General Discussion
In reply to the discussion: GMO's are they safe? There is no way to be sure yet...there are no absolutes in young science... [View all]pnwmom
(108,959 posts)You are right that the large majority of scientists take this position. But the research that is out there is limited by the constraints put on it by the GMO producers. The scientists in the minority (including the UCLA cellular biologist quoted below) may turn out to be correct -- at least for some particular GMO products.
http://www.scientificamerican.com/article/the-truth-about-genetically-modified-food/
Across campus, David Williams, a cellular biologist who specializes in vision, has the opposite complaint. A lot of naive science has been involved in pushing this technology, he says. Thirty years ago we didn't know that when you throw any gene into a different genome, the genome reacts to it. But now anyone in this field knows the genome is not a static environment. Inserted genes can be transformed by several different means, and it can happen generations later. The result, he insists, could very well be potentially toxic plants slipping through testing.

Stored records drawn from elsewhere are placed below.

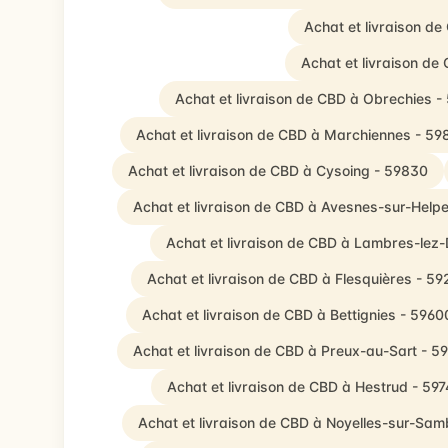
Achat et livraison de
Achat et livraison d
Achat et livraison de CBD à Obrechies -
Achat et livraison de CBD à Marchiennes - 59
Achat et livraison de CBD à Cysoing - 59830
Achat et livraison de CBD à Avesnes-sur-Help
Achat et livraison de CBD à Lambres-lez
Achat et livraison de CBD à Flesquières - 59
Achat et livraison de CBD à Bettignies - 5960
Achat et livraison de CBD à Preux-au-Sart - 5
Achat et livraison de CBD à Hestrud - 59
Achat et livraison de CBD à Noyelles-sur-Sa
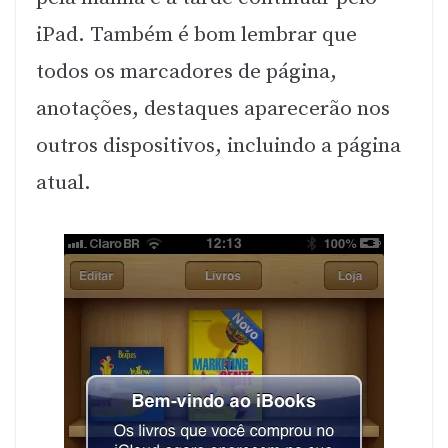
iPad. Também é bom lembrar que
todos os marcadores de página,
anotações, destaques aparecerão nos
outros dispositivos, incluindo a página
atual.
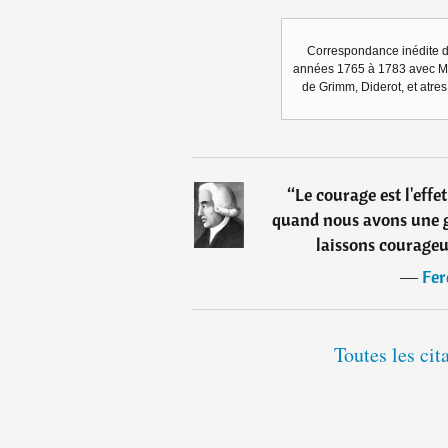
Correspondance inédite d
années 1765 à 1783 avec Mm
de Grimm, Diderot, et atre
“
Le courage est l'effe
quand nous avons une g
laissons courage
―
Fer
Toutes les cit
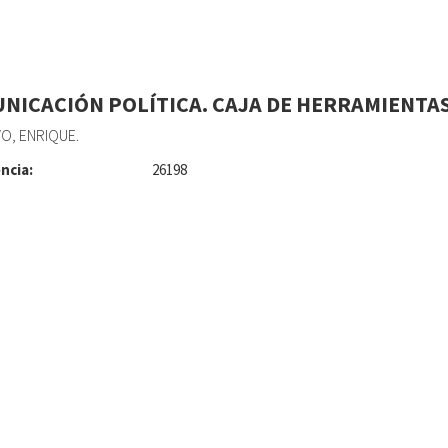
NICACIÓN POLÍTICA. CAJA DE HERRAMIENTAS
VO, ENRIQUE.
ncia:
26198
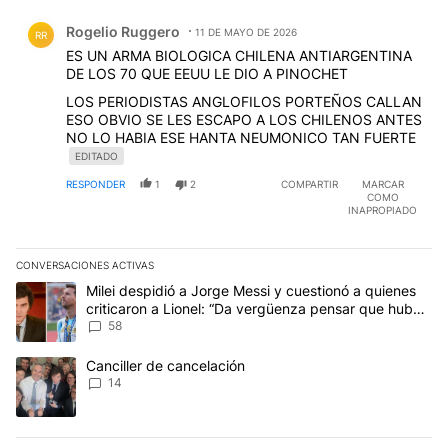
Comentario de Rogelio Ruggero.
Rogelio Ruggero
11 DE MAYO DE 2026
RR
ES UN ARMA BIOLOGICA CHILENA ANTIARGENTINA
DE LOS 70 QUE EEUU LE DIO A PINOCHET
LOS PERIODISTAS ANGLOFILOS PORTEÑOS CALLAN
ESO OBVIO SE LES ESCAPO A LOS CHILENOS ANTES
NO LO HABIA ESE HANTA NEUMONICO TAN FUERTE
EDITADO
RESPONDER
1
2
COMPARTIR
MARCAR
COMO
INAPROPIADO
CONVERSACIONES ACTIVAS
Este listado muestra los artículos con más comentarios en los últim
Un artículo de tendencia con el título "Milei despidió a Jorge Mes
Milei despidió a Jorge Messi y cuestionó a quienes
criticaron a Lionel: “Da vergüenza pensar que hubo
anti-Messi”
58
Un artículo de tendencia con el título "Canciller de cancelación" 
Canciller de cancelación
14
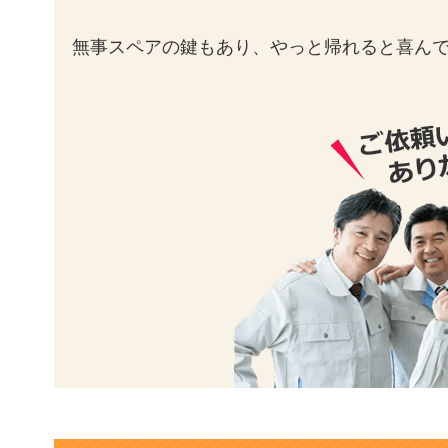
無事スペアの鍵もあり、やっと帰れると喜ん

Williams concedes that he is among a tiny minority of biologists raising sharp questions about the safety of GM crops. But he says this is only because the field of plant molecular biology is protecting its interests. Funding, much of it from the companies that sell GM seeds, heavily favors researchers who are exploring ways to further the use of genetic modification in agriculture. He says that biologists who point out health or other risks associated with GM cropswho merely report or defend experimental findings that imply there may be risksfind themselves the focus of vicious attacks on their credibility, which leads scientists who see problems with GM foods to keep quiet.